Aaron Sele: Como ya he explicado, las biografías de los candidatos al Salón de la Fama en general hacer el mejor argumento posible para los aspirantes. Pero así se lee en la última línea de Sele: "Apareció en seis series de postemporada durante cuatro temporadas, registrando un récord de 0-6 y una efectividad de 4.46 en siete aperturas". Es como un candidato a diputado imprimiendo una guía de votantes, "promete aumentar los impuestos, reducir los servicios y declarar ilegales las heladerías".

Sammy Sosa: ¿Alguien ha pasado de héroe adorado a villano odiado sin cambiar de equipo más rápido que Sosa en Chicago? Los únicos aficionados que puedo recordar que se prendieron con un jugador tan drásticamente pueden haber sido los fanáticos de Boston con Nomar y Manny. Si Sosa entra (que no lo hará), debe ejercer presión para usar una gorra de los Medias Blancas.

Mike Stanton: Lanzó en 1,178 juegos, tiró 1,114 entradas y tuvo 11 temporadas con un promedio de efectividad de 3.99 o más alto. Si, era zurdo.

Todd Walker: Siempre me gustó Todd, así que es con cierto pesar que estoy obligado a darle el premio anual "¿Qué #% @ está haciendo en la boleta electoral?" (Lo siento, Todd, pero todavía estás en la década de tus 30. Todavía hay tiempo para un regreso e impulsar su caso).

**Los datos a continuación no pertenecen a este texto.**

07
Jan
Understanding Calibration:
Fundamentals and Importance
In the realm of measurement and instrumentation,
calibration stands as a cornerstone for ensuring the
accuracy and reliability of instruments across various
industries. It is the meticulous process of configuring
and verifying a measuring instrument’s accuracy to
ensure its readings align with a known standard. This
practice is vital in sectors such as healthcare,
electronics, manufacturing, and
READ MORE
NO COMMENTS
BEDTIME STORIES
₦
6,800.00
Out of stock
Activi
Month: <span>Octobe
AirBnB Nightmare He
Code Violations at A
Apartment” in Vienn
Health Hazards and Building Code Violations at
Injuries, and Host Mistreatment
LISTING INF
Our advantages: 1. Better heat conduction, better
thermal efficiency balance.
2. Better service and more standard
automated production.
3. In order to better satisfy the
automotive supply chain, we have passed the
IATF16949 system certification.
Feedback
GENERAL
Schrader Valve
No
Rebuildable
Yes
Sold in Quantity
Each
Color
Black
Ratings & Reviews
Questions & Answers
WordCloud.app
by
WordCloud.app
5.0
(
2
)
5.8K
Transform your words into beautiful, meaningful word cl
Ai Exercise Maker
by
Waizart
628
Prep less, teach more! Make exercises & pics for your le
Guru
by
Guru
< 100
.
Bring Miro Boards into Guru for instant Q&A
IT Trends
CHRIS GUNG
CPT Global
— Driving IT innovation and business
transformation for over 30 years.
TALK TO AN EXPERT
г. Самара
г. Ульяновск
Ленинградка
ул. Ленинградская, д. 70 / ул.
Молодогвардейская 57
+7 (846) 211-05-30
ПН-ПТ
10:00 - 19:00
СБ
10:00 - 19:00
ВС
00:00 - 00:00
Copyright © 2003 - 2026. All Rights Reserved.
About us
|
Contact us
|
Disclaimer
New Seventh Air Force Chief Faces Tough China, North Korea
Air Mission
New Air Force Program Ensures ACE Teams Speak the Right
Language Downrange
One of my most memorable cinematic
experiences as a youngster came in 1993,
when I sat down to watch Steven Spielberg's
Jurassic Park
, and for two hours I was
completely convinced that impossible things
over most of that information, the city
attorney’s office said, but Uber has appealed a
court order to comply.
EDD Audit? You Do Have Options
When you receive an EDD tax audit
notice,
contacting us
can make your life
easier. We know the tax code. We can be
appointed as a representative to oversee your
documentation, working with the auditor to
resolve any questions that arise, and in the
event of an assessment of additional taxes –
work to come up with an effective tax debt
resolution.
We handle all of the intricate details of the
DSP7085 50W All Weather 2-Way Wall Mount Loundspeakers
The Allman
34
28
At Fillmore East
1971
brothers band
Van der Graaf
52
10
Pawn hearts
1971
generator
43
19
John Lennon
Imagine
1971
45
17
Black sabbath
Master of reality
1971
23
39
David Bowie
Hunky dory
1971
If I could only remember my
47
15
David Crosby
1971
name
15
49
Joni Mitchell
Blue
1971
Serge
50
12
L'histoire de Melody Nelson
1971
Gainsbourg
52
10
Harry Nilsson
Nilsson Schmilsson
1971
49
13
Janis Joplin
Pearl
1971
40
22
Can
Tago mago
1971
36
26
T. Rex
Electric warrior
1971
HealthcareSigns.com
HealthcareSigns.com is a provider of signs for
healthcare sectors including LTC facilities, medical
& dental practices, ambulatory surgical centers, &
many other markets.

David Wells: Boomer era como el hermano gemelo gordo, rudo y borracho deJamie Moyer. Ganó tantos juegos en la década de sus 40 años (48) como en la década de sus 20 (51). Ganó más juegos que Whitey Ford (237) o Pedro Martínez. En dos ocasiones fue el lanzador abridor en el Juego de Estrellas y dos veces también comenzó el Juego 1 de la Serie Mundial. Lanzó en la postemporada con los Azulejos, Orioles, Rojos, Padres, Medias Rojas y los Yankees, registrando 10-5 con un promedio de efectividad de 3.17. Intentó lanzar un juego con una vieja gorra de Babe Ruth, lanzó un juego perfecto medio borracho y con resaca, se perdió juegos debido a la gota, salió a la lista de lesionados después de tropezarse con un taburete y dijo que fue malinterpretado en su propia autobiografía.

Estoy tentado a votar por él, sólo para oír su discurso de aceptación.

Rondell White: Yo estaba comparando a White con Todd Walker en las biografías del Salón de la Fama y me sorprendió la similitud de sus producciones. El mismo promedio de bateo. El mismo OBP. Las mismas carreras y dobles. Y entonces me di cuenta de que el Salón simplemente cometió un error y mostró los números de Walker bajo el nombre de White. No es que las estadísticas reales de White contribuyan en algo a su caso.

Woody Williams: Integró su primer y único equipo del Juego de las Estrellas a la edad de 37, retirado a la edad de 40, y aun así ganó más de $50 millones en su carrera. ¿Y la gente piensa que Alex Rodríguez está sobrepagado?

Y ahora que usted ha leído el desglose de los 24 nuevos candidatos, la semana que viene voy a revelar cuál de los 37 candidatos totales en la boleta se llevaron mi voto. Es decir, si me es posible reducir mi lista a 10 jugadores. (Grrrrr, mi sangre está hirviendo ya.)


Jim Caple es escritor senior para ESPN.com, siendo una de sus mayores contribuciones su columna semanal sobre béisbol "Off Base" para Page 2. Antes de unirse a ESPN, Jim laboró en Minneapolis y Seattle. Consulta su archivo de columnas.